Draft モードのヘッダ内で、かつ、アドレスを書くべきフィールド上で、しか も、1 文字以上の文字列が前にある場所で ‘TAB’ を打つと、短縮名ある いは学習されたアドレスが補完されます。

kazu@example.org を学習しているとしましょう。

 
To: ka‘TAB

曖昧でないところまで入力し、‘TAB’ を押せば、アドレスが補完されます。

 
To: kazu@example.org

さらに kazunori@example.jp を学習したとしましょう。kazu@example.org へ補 完するには kazu@ まで、kazunori@example.jp へ補完するには kazun まで 入力する必要があります。

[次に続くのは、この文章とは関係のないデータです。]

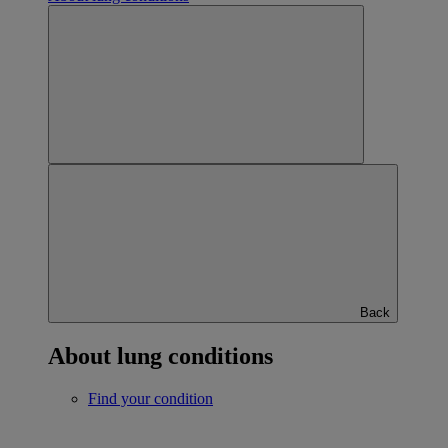
Back
About lung conditions
Find your condition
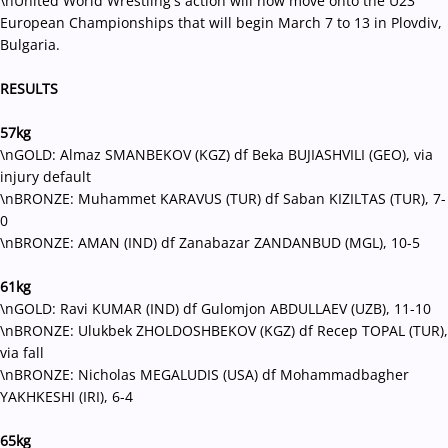
\nUnited World Wrestling's action will now move onto the U23
European Championships that will begin March 7 to 13 in Plovdiv,
Bulgaria.
RESULTS
57kg
\nGOLD: Almaz SMANBEKOV (KGZ) df Beka BUJIASHVILI (GEO), via
injury default
\nBRONZE: Muhammet KARAVUS (TUR) df Saban KIZILTAS (TUR), 7-
0
\nBRONZE: AMAN (IND) df Zanabazar ZANDANBUD (MGL), 10-5
61kg
\nGOLD: Ravi KUMAR (IND) df Gulomjon ABDULLAEV (UZB), 11-10
\nBRONZE: Ulukbek ZHOLDOSHBEKOV (KGZ) df Recep TOPAL (TUR),
via fall
\nBRONZE: Nicholas MEGALUDIS (USA) df Mohammadbagher
YAKHKESHI (IRI), 6-4
65kg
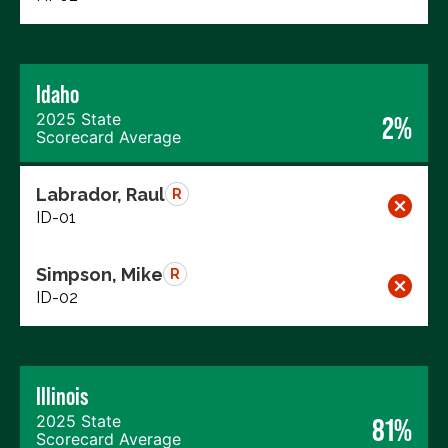
Idaho
2025 State
2%
Scorecard Average
Labrador, Raul
R
ID-01
Simpson, Mike
R
ID-02
Illinois
2025 State
81%
Scorecard Average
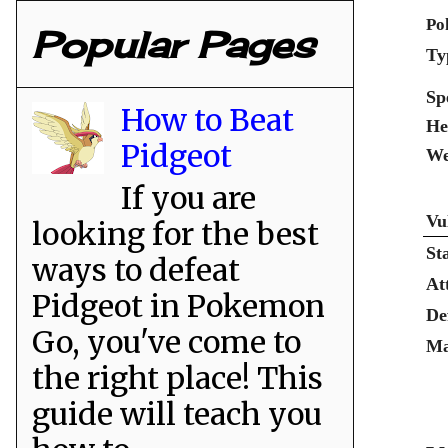
Po
Popular Pages
Ty
Sp
How to Beat
He
Pidgeot
We
If you are
Vu
looking for the best
St
ways to defeat
At
Pidgeot in Pokemon
De
Go, you've come to
Ma
the right place! This
guide will teach you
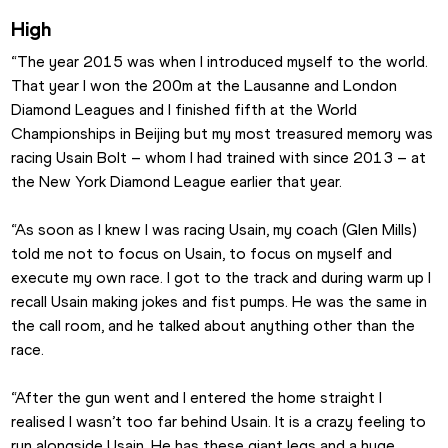
High
“The year 2015 was when I introduced myself to the world. 
That year I won the 200m at the Lausanne and London 
Diamond Leagues and I finished fifth at the World 
Championships in Beijing but my most treasured memory was 
racing Usain Bolt – whom I had trained with since 2013 – at 
the New York Diamond League earlier that year.
“As soon as I knew I was racing Usain, my coach (Glen Mills) 
told me not to focus on Usain, to focus on myself and 
execute my own race. I got to the track and during warm up I 
recall Usain making jokes and fist pumps. He was the same in 
the call room, and he talked about anything other than the 
race.
“After the gun went and I entered the home straight I 
realised I wasn’t too far behind Usain. It is a crazy feeling to 
run alongside Usain. He has these giant legs and a huge 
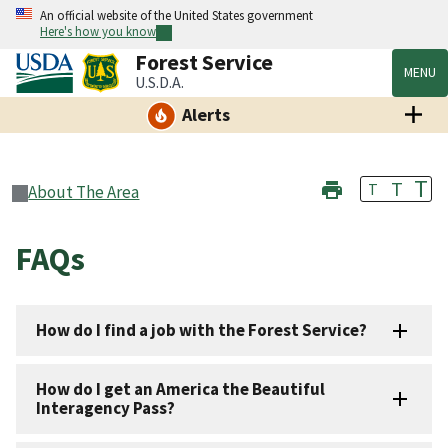
An official website of the United States government
Here's how you know
Forest Service
MENU
U.S.D.A.
Alerts
T
T
T
About The Area
FAQs
How do I find a job with the Forest Service?
How do I get an America the Beautiful
Interagency Pass?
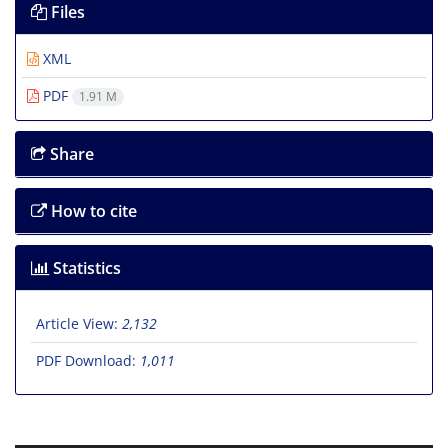
Files
XML
PDF
1.91 M
Share
How to cite
Statistics
Article View:
2,132
PDF Download:
1,011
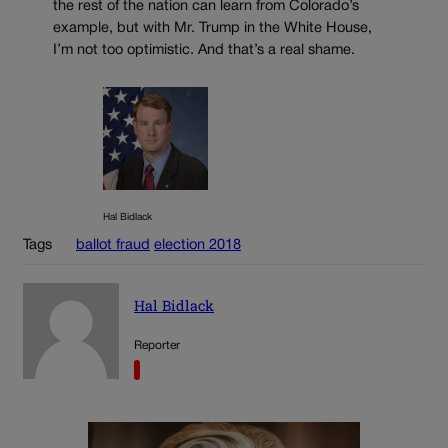
the rest of the nation can learn from Colorado’s
example, but with Mr. Trump in the White House,
I’m not too optimistic. And that’s a real shame.
Hal Bidlack
Tags
ballot fraud
election 2018
Hal Bidlack
Reporter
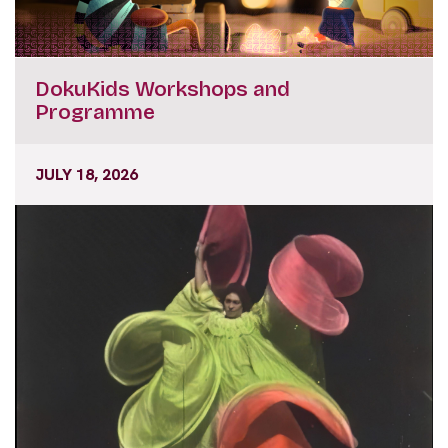
DokuKids Workshops and
Programme
JULY 18, 2026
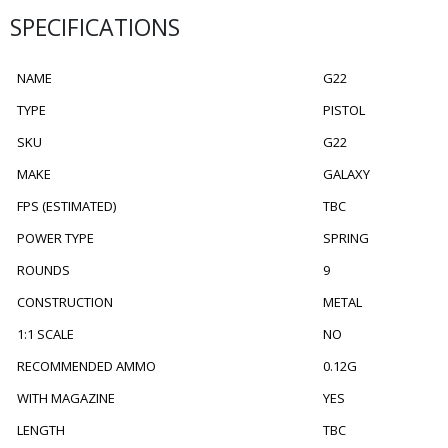
SPECIFICATIONS
NAME
G22
TYPE
PISTOL
SKU
G22
MAKE
GALAXY
FPS (ESTIMATED)
TBC
POWER TYPE
SPRING
ROUNDS
9
CONSTRUCTION
METAL
1:1 SCALE
NO
RECOMMENDED AMMO
0.12G
WITH MAGAZINE
YES
LENGTH
TBC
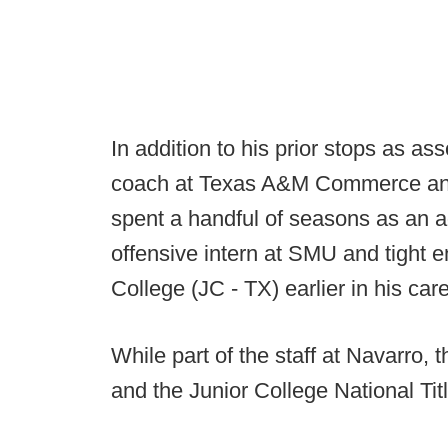
In addition to his prior stops as a
coach at Texas A&M Commerce an
spent a handful of seasons as an 
offensive intern at SMU and tight 
College (JC - TX) earlier in his care
While part of the staff at Navarro,
and the Junior College National Tit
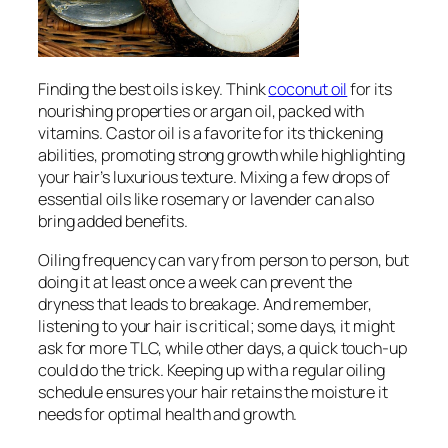
Finding the best oils is key. Think
coconut oil
for its
nourishing properties or argan oil, packed with
vitamins. Castor oil is a favorite for its thickening
abilities, promoting strong growth while highlighting
your hair’s luxurious texture. Mixing a few drops of
essential oils like rosemary or lavender can also
bring added benefits.
Oiling frequency can vary from person to person, but
doing it at least once a week can prevent the
dryness that leads to breakage. And remember,
listening to your hair is critical; some days, it might
ask for more TLC, while other days, a quick touch-up
could do the trick. Keeping up with a regular oiling
schedule ensures your hair retains the moisture it
needs for optimal health and growth.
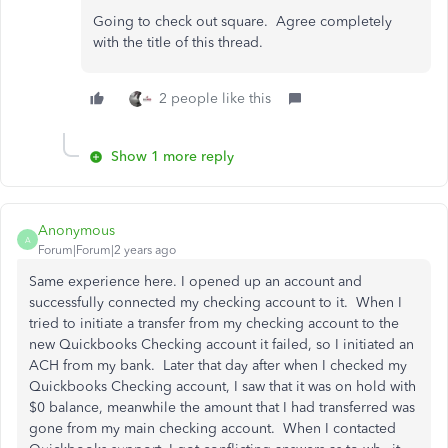
Going to check out square. Agree completely
with the title of this thread.
2 people like this
Show 1 more reply
Anonymous
A
Forum|Forum|2 years ago
Same experience here. I opened up an account and
successfully connected my checking account to it. When I
tried to initiate a transfer from my checking account to the
new Quickbooks Checking account it failed, so I initiated an
ACH from my bank. Later that day after when I checked my
Quickbooks Checking account, I saw that it was on hold with
$0 balance, meanwhile the amount that I had transferred was
gone from my main checking account. When I contacted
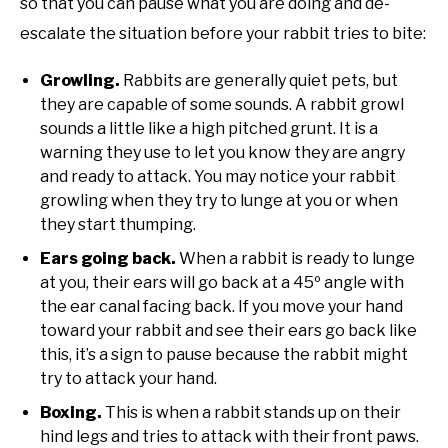
so that you can pause what you are doing and de-
escalate the situation before your rabbit tries to bite:
Growling.
Rabbits are generally quiet pets, but
they are capable of some sounds. A rabbit growl
sounds a little like a high pitched grunt. It is a
warning they use to let you know they are angry
and ready to attack. You may notice your rabbit
growling when they try to lunge at you or when
they start thumping.
Ears going back.
When a rabbit is ready to lunge
at you, their ears will go back at a 45º angle with
the ear canal facing back. If you move your hand
toward your rabbit and see their ears go back like
this, it’s a sign to pause because the rabbit might
try to attack your hand.
Boxing.
This is when a rabbit stands up on their
hind legs and tries to attack with their front paws.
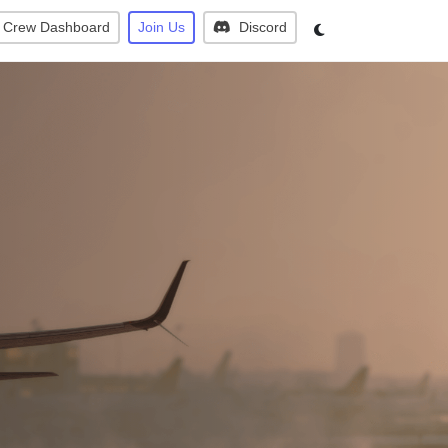
Crew Dashboard
Join Us
Discord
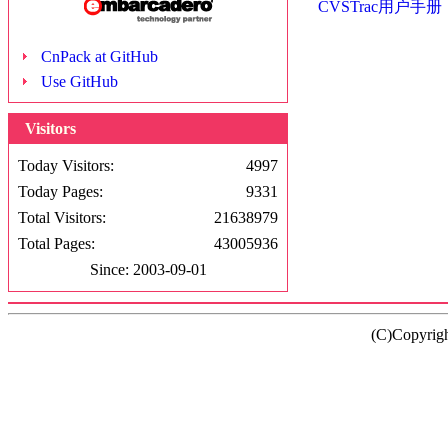
CVSTrac用户手册
CnPack at GitHub
Use GitHub
Visitors
Today Visitors:
4997
Today Pages:
9331
Total Visitors:
21638979
Total Pages:
43005936
Since: 2003-09-01
(C)Copyrig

展開規則と個人情報は、‘TAB’ により、まず短縮名が補完されます。短縮 名が一意に定まれば、‘TAB’ で展開できます。

たとえば、以下のように「展開規則」を設定したとします。

 
pooh:           winnie-the-pooh@example.net

短縮名 "pooh" を補完してみましょう。

 
To: po‘TAB

このように ‘TAB’ を押すと、(他に候補が無ければ) "pooh" まで補完され ます。

 
To: pooh‘TAB

もう一度 ‘TAB’ を押すと "winnie-the-pooh@example.net" に展開され ます。

 
To: winnie-the-pooh@example.net

問題は、短縮名が一意に定まらない場合の展開です。以下の展開規則を考えて 下さい。

 
pooh:           winnie-the-pooh@example.net
pooh-pooh:      pooh-pooh@example.org

"pooh-" まで入力すれば、"pooh-pooh" まで補完できることは明らかです。し かし、"pooh" までだと、"pooh" を「展開」するのか、"pooh-pooh" まで補完 するのか分りません。"pooh" を "winnie-the-pooh@example.net" に強制的に 展開するには、‘M-C-e’ を利用します。(‘TAB’ で強制展開する方法 はありません。)

 
To: pooh‘M-C-e

この例は、以下のように強制展開されます。